Sunday, August 31, 2008

GO COUGARS!!!

I went to my first official football game yesterday and it was a BLAST. The team is so good. Of course we won. Poor Northern Iowa. It was the neatest experience to look around at the screaming fans and think that I am a part of this. I love BYU already. The people are so nice and friendly, and I feel so secure in an environment where most everybody believes the same things I do.

I love you all and miss you, but I am fortunately not too homesick because I have family out here, Breann Baldwin as my next door neighbor, and many good friends. I'm really pretty lucky. :)

God bless!

Melinda

Saturday, August 2, 2008

Wisdom Teeth


This past Monday I got my wisdom teeth removed. I have been really nervous about this for a long time, and my anxiety was not helped by the horrible dreams I experienced the night before my surgery. I drempt that I was in Sarah's room on a rickety stretcher, awaiting the arrival of my doctor.
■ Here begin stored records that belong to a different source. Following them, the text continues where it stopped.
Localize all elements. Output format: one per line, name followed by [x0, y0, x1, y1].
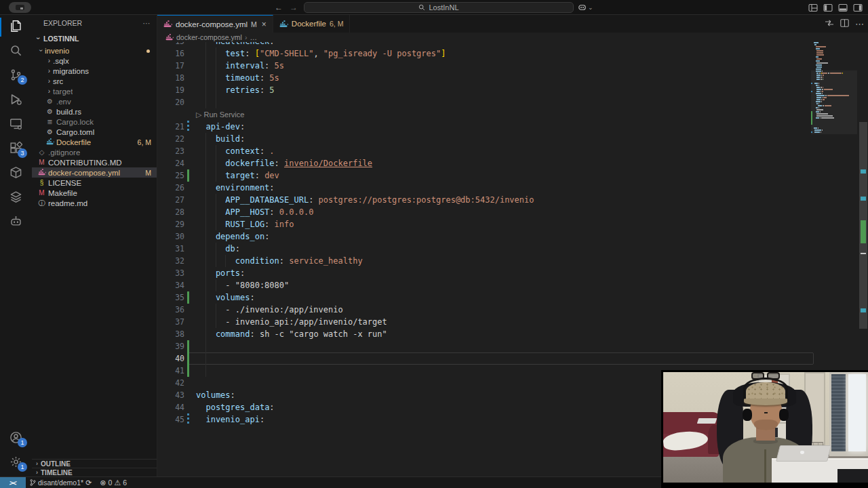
line-number[interactable]: 19: [157, 84, 184, 96]
activity-search[interactable]: [0, 39, 32, 64]
forward-icon[interactable]: →: [288, 2, 300, 13]
code-line-21[interactable]: 21api-dev:: [157, 121, 868, 133]
line-number[interactable]: 17: [157, 60, 184, 72]
tree-item-contributing-md[interactable]: MCONTRIBUTING.MD: [32, 157, 157, 167]
line-number[interactable]: 30: [157, 230, 184, 243]
minimap[interactable]: [814, 42, 857, 150]
workspace-root-item[interactable]: › LOSTINNL: [32, 31, 157, 45]
run-service-action[interactable]: ▷ Run Service: [196, 108, 868, 121]
tree-item--sqlx[interactable]: ›.sqlx: [32, 56, 157, 66]
window-controls-pill[interactable]: [9, 2, 31, 13]
customize-layout-icon[interactable]: [808, 3, 818, 12]
code-line-22[interactable]: 22build:: [157, 133, 868, 145]
code-line-19[interactable]: 19retries: 5: [157, 84, 868, 96]
toggle-panel-icon[interactable]: [837, 3, 848, 12]
line-number[interactable]: 15: [157, 42, 184, 47]
line-number[interactable]: 36: [157, 304, 184, 316]
tree-item-license[interactable]: §LICENSE: [32, 178, 157, 188]
line-number[interactable]: 33: [157, 267, 184, 279]
line-number[interactable]: 20: [157, 96, 184, 108]
line-number[interactable]: 23: [157, 145, 184, 157]
code-line-36[interactable]: 36- ./invenio:/app/invenio: [157, 304, 868, 316]
branch-status[interactable]: disant/demo1* ⟳: [26, 477, 96, 488]
tree-item-migrations[interactable]: ›migrations: [32, 66, 157, 76]
code-line-38[interactable]: 38command: sh -c "cargo watch -x run": [157, 328, 868, 340]
activity-container-cube[interactable]: [0, 161, 32, 186]
minimap-viewport[interactable]: [811, 70, 857, 134]
toggle-secondary-sidebar-icon[interactable]: [852, 3, 863, 12]
problems-status[interactable]: ⊗ 0 ⚠ 6: [96, 477, 131, 488]
breadcrumb-more[interactable]: …: [250, 33, 257, 41]
code-line-27[interactable]: 27APP__DATABASE_URL: postgres://postgres…: [157, 194, 868, 206]
code-line-31[interactable]: 31db:: [157, 243, 868, 255]
line-number[interactable]: 25: [157, 169, 184, 182]
tree-item-invenio[interactable]: ›invenio: [32, 45, 157, 56]
activity-robot[interactable]: [0, 210, 32, 235]
activity-account[interactable]: 1: [0, 426, 32, 451]
tab-docker-compose[interactable]: docker-compose.yml M ×: [157, 15, 273, 33]
tree-item--env[interactable]: ⚙.env: [32, 96, 157, 106]
explorer-more-actions-icon[interactable]: ⋯: [143, 19, 151, 27]
codelens-run-service[interactable]: ▷ Run Service: [157, 108, 868, 121]
code-line-16[interactable]: 16test: ["CMD-SHELL", "pg_isready -U pos…: [157, 47, 868, 60]
code-line-40[interactable]: 40: [157, 352, 868, 365]
line-number[interactable]: 40: [157, 352, 184, 365]
line-number[interactable]: 29: [157, 218, 184, 230]
tree-item-readme-md[interactable]: ⓘreadme.md: [32, 198, 157, 208]
more-actions-icon[interactable]: ⋯: [855, 19, 864, 29]
code-line-20[interactable]: 20: [157, 96, 868, 108]
line-number[interactable]: 18: [157, 72, 184, 84]
activity-run-debug[interactable]: [0, 88, 32, 113]
code-line-33[interactable]: 33ports:: [157, 267, 868, 279]
remote-indicator[interactable]: ><: [0, 477, 26, 488]
line-number[interactable]: 34: [157, 279, 184, 291]
code-line-35[interactable]: 35volumes:: [157, 291, 868, 304]
line-number[interactable]: 21: [157, 121, 184, 133]
line-number[interactable]: 26: [157, 182, 184, 194]
activity-files[interactable]: [0, 15, 32, 39]
line-number[interactable]: 38: [157, 328, 184, 340]
code-line-39[interactable]: 39: [157, 340, 868, 352]
tree-item-cargo-lock[interactable]: ≣Cargo.lock: [32, 117, 157, 127]
sidebar-panel-timeline[interactable]: ›TIMELINE: [32, 468, 157, 476]
code-line-25[interactable]: 25target: dev: [157, 169, 868, 182]
line-number[interactable]: 44: [157, 401, 184, 413]
sidebar-panel-outline[interactable]: ›OUTLINE: [32, 459, 157, 468]
line-number[interactable]: 22: [157, 133, 184, 145]
copilot-menu[interactable]: ⌄: [578, 3, 593, 12]
tree-item-docker-compose-yml[interactable]: docker-compose.ymlM: [32, 167, 157, 178]
activity-remote-explorer[interactable]: [0, 113, 32, 137]
toggle-sidebar-icon[interactable]: [823, 3, 833, 12]
tree-item-target[interactable]: ›target: [32, 86, 157, 96]
close-icon[interactable]: ×: [262, 20, 267, 29]
code-line-26[interactable]: 26environment:: [157, 182, 868, 194]
line-number[interactable]: 28: [157, 206, 184, 218]
tree-item-makefile[interactable]: MMakefile: [32, 188, 157, 198]
code-line-30[interactable]: 30depends_on:: [157, 230, 868, 243]
line-number[interactable]: 27: [157, 194, 184, 206]
line-number[interactable]: 43: [157, 389, 184, 401]
line-number[interactable]: 39: [157, 340, 184, 352]
code-line-34[interactable]: 34- "8080:8080": [157, 279, 868, 291]
breadcrumb-file[interactable]: docker-compose.yml: [176, 33, 242, 41]
code-line-29[interactable]: 29RUST_LOG: info: [157, 218, 868, 230]
line-number[interactable]: 42: [157, 377, 184, 389]
activity-layers[interactable]: [0, 186, 32, 210]
split-editor-icon[interactable]: [840, 18, 849, 30]
code-line-23[interactable]: 23context: .: [157, 145, 868, 157]
line-number[interactable]: 45: [157, 413, 184, 426]
line-number[interactable]: 32: [157, 255, 184, 267]
back-icon[interactable]: ←: [273, 2, 285, 13]
line-number[interactable]: 16: [157, 47, 184, 60]
open-changes-icon[interactable]: [825, 18, 834, 30]
code-line-18[interactable]: 18timeout: 5s: [157, 72, 868, 84]
activity-source-control[interactable]: 2: [0, 64, 32, 88]
tree-item-build-rs[interactable]: ⚙build.rs: [32, 106, 157, 117]
command-center-search[interactable]: LostInNL: [304, 2, 574, 13]
tree-item--gitignore[interactable]: ◇.gitignore: [32, 147, 157, 157]
code-line-32[interactable]: 32condition: service_healthy: [157, 255, 868, 267]
activity-extensions[interactable]: 3: [0, 137, 32, 161]
code-line-28[interactable]: 28APP__HOST: 0.0.0.0: [157, 206, 868, 218]
line-number[interactable]: 37: [157, 316, 184, 328]
line-number[interactable]: 35: [157, 291, 184, 304]
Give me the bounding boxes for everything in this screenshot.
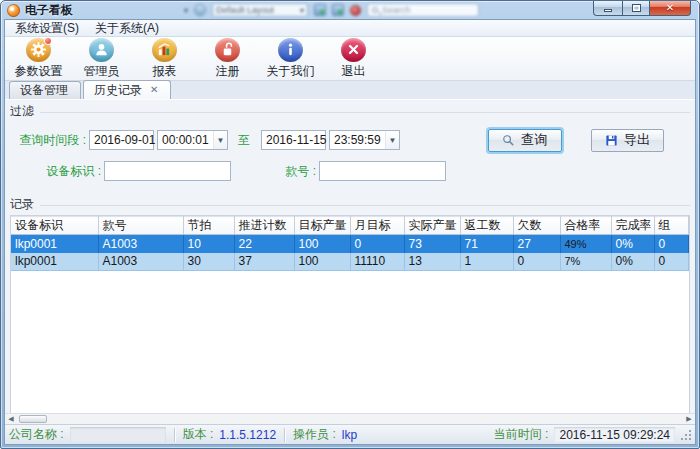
- filter-group-header: 过滤: [9, 100, 691, 121]
- table-cell[interactable]: 100: [294, 253, 350, 271]
- date-from-picker[interactable]: 2016-09-01 ▼: [89, 130, 154, 150]
- table-row[interactable]: lkp0001A100330371001111013107%0%0: [11, 253, 689, 271]
- tool-icon[interactable]: [332, 4, 344, 16]
- grid-body: lkp0001A10031022100073712749%0%0lkp0001A…: [11, 235, 689, 271]
- table-cell[interactable]: 0%: [611, 235, 654, 253]
- tab-history-records[interactable]: 历史记录 ✕: [83, 80, 171, 99]
- client-area: 系统设置(S) 关于系统(A) 参数设置 管理员: [4, 19, 696, 445]
- toolbar-button-label: 退出: [342, 63, 366, 80]
- toolbar: 参数设置 管理员 报表 注册: [5, 37, 695, 81]
- toolbar-button-label: 参数设置: [15, 63, 63, 80]
- scrollbar-thumb[interactable]: [19, 415, 47, 423]
- filter-group-label: 过滤: [10, 103, 34, 120]
- table-cell[interactable]: 0: [654, 235, 689, 253]
- tab-close-icon[interactable]: ✕: [150, 85, 158, 95]
- column-header[interactable]: 节拍: [183, 217, 234, 235]
- table-cell[interactable]: 13: [404, 253, 460, 271]
- table-cell[interactable]: 22: [234, 235, 294, 253]
- table-cell[interactable]: lkp0001: [11, 253, 98, 271]
- device-id-label: 设备标识 :: [9, 163, 104, 180]
- tool-icon[interactable]: [314, 4, 326, 16]
- table-cell[interactable]: 30: [183, 253, 234, 271]
- table-cell[interactable]: 73: [404, 235, 460, 253]
- column-header[interactable]: 设备标识: [11, 217, 98, 235]
- column-header[interactable]: 合格率: [560, 217, 611, 235]
- tab-device-management[interactable]: 设备管理: [9, 81, 81, 99]
- layout-combo[interactable]: Default Layout ▾: [212, 3, 308, 17]
- layout-icon[interactable]: [194, 4, 206, 16]
- scroll-left-icon[interactable]: ◀: [5, 414, 17, 424]
- column-header[interactable]: 月目标: [350, 217, 404, 235]
- table-cell[interactable]: 27: [513, 235, 560, 253]
- toolbar-button-label: 注册: [216, 63, 240, 80]
- table-cell[interactable]: 0: [513, 253, 560, 271]
- toolbar-button-report[interactable]: 报表: [133, 38, 196, 80]
- column-header[interactable]: 推进计数: [234, 217, 294, 235]
- table-cell[interactable]: 49%: [560, 235, 611, 253]
- info-icon: [278, 38, 303, 62]
- date-to-picker[interactable]: 2016-11-15 ▼: [261, 130, 326, 150]
- column-header[interactable]: 款号: [98, 217, 183, 235]
- table-cell[interactable]: 0%: [611, 253, 654, 271]
- time-to-picker[interactable]: 23:59:59 ▼: [329, 130, 400, 150]
- layout-combo-value: Default Layout: [216, 5, 274, 15]
- table-row[interactable]: lkp0001A10031022100073712749%0%0: [11, 235, 689, 253]
- table-cell[interactable]: lkp0001: [11, 235, 98, 253]
- chevron-down-icon[interactable]: ▾: [184, 6, 188, 15]
- table-cell[interactable]: 100: [294, 235, 350, 253]
- operator-value: lkp: [342, 428, 357, 442]
- title-bar: 电子看板 ▾ Default Layout ▾ Search ✕: [1, 1, 699, 19]
- horizontal-scrollbar[interactable]: ◀ ▶: [5, 413, 695, 424]
- column-header[interactable]: 组: [654, 217, 689, 235]
- app-icon: [7, 4, 20, 17]
- export-button[interactable]: 导出: [591, 129, 665, 152]
- table-cell[interactable]: 0: [654, 253, 689, 271]
- close-button[interactable]: ✕: [650, 1, 691, 16]
- search-icon: [502, 134, 515, 147]
- style-no-input[interactable]: [319, 161, 446, 181]
- search-input[interactable]: Search: [367, 3, 479, 17]
- time-from-picker[interactable]: 00:00:01 ▼: [157, 130, 228, 150]
- status-separator: [174, 428, 175, 442]
- tab-label: 历史记录: [94, 82, 142, 99]
- unlock-icon: [215, 38, 240, 62]
- toolbar-button-label: 关于我们: [267, 63, 315, 80]
- badge-icon: [44, 37, 52, 45]
- table-cell[interactable]: 1: [460, 253, 513, 271]
- column-header[interactable]: 实际产量: [404, 217, 460, 235]
- column-header[interactable]: 欠数: [513, 217, 560, 235]
- toolbar-button-administrator[interactable]: 管理员: [70, 38, 133, 80]
- menu-system-settings[interactable]: 系统设置(S): [7, 20, 87, 37]
- filter-row-keys: 设备标识 : 款号 :: [9, 160, 691, 182]
- style-no-label: 款号 :: [231, 163, 319, 180]
- gear-icon: [26, 38, 51, 62]
- minimize-button[interactable]: [593, 1, 622, 16]
- query-button[interactable]: 查询: [488, 129, 562, 152]
- maximize-button[interactable]: [622, 1, 650, 16]
- resize-grip[interactable]: [681, 430, 691, 440]
- column-header[interactable]: 目标产量: [294, 217, 350, 235]
- table-cell[interactable]: 0: [350, 235, 404, 253]
- column-header[interactable]: 返工数: [460, 217, 513, 235]
- column-header[interactable]: 完成率: [611, 217, 654, 235]
- record-icon[interactable]: [350, 5, 361, 16]
- toolbar-button-exit[interactable]: 退出: [322, 38, 385, 80]
- chevron-down-icon[interactable]: ▼: [213, 131, 227, 149]
- table-cell[interactable]: 10: [183, 235, 234, 253]
- minimize-icon: [604, 9, 612, 12]
- scrollbar-track[interactable]: [17, 414, 683, 424]
- table-cell[interactable]: 7%: [560, 253, 611, 271]
- toolbar-button-about-us[interactable]: 关于我们: [259, 38, 322, 80]
- device-id-input[interactable]: [104, 161, 231, 181]
- menu-about-system[interactable]: 关于系统(A): [87, 20, 167, 37]
- toolbar-button-register[interactable]: 注册: [196, 38, 259, 80]
- chevron-down-icon[interactable]: ▼: [385, 131, 399, 149]
- table-cell[interactable]: A1003: [98, 235, 183, 253]
- table-cell[interactable]: 37: [234, 253, 294, 271]
- table-cell[interactable]: A1003: [98, 253, 183, 271]
- scroll-right-icon[interactable]: ▶: [683, 414, 695, 424]
- table-cell[interactable]: 71: [460, 235, 513, 253]
- table-cell[interactable]: 11110: [350, 253, 404, 271]
- toolbar-button-parameter-settings[interactable]: 参数设置: [7, 38, 70, 80]
- filter-body: 查询时间段 : 2016-09-01 ▼ 00:00:01 ▼ 至 2016-1…: [9, 121, 691, 193]
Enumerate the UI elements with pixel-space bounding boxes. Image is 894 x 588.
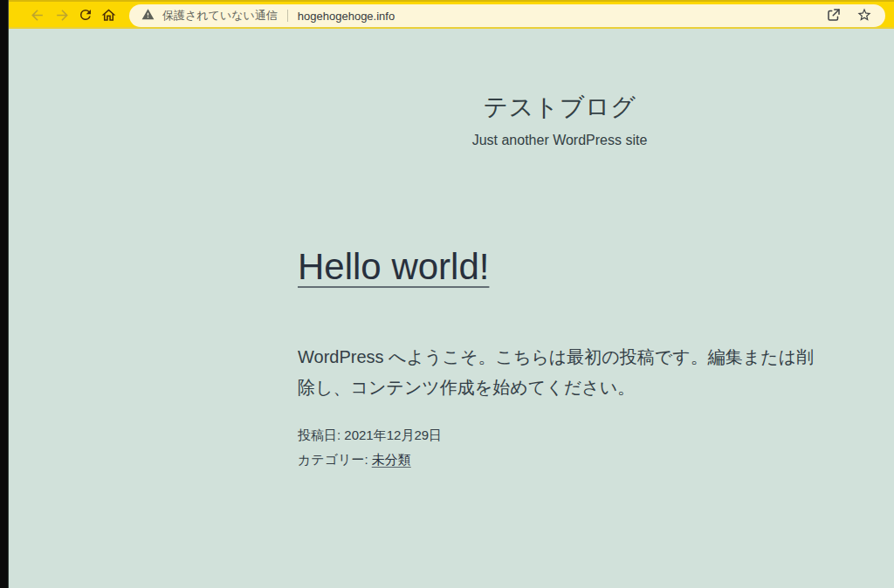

A short, blustery japanese woman entered bearing no surgical tools. In my dream I was very upset, because I was told my doctor was a man. The woman then told me that I would have to be awake for the procedure because she didn't know how to anaesthetize. I began shouting and crying passionately "give me the drugs! You are NOT my doctor."

That morning I got up and headed to the car. I was really quiet the whole ride to Landsdowne hospital. Mom kept looking at me anxiously, I think trying to figure out if I was mad at her. It really wasn't her fault. I needed to have this done, I knew that.

The doc and I took a look at my X-Rays. He was young and had a brooklyn accent. Craig Vigilante. Doctor Vigilante? Needless to say, I was still a little apprehensive.

The surgical room was this sterile octagon of menacing-looking instruments and machines. I had to look away for the IV insertion. Sorry, I'm a wimp. I started to feel really heavy, like I was sinking within myself, and then they were done. Whoa.

I don't remember getting home, but I do recall driving by the shell and remarking to mom that gas had gone down to 3.89 a gallon. As my whole face had been numbed, it must have sounded something like "gatfh wennndun." Sweet mommy just smiled and nodded, having no idea what I had just said.

Two hours later I woke up with a big face and a lip that felt like brotwurst. (sp?)

The next few days I lived off of pudding, ice cream, yoghurt, and the occasional jell-o cup. I slept with bags of peas next to my face and endured the taunts of my family as I wrapped a white ice pack around my head and was compared to Jacob Marley.

But I am now fully recovered in body and spirit, though I have gaping holes in my gums and can safely promise that I will not swish with saltwater for a good many years.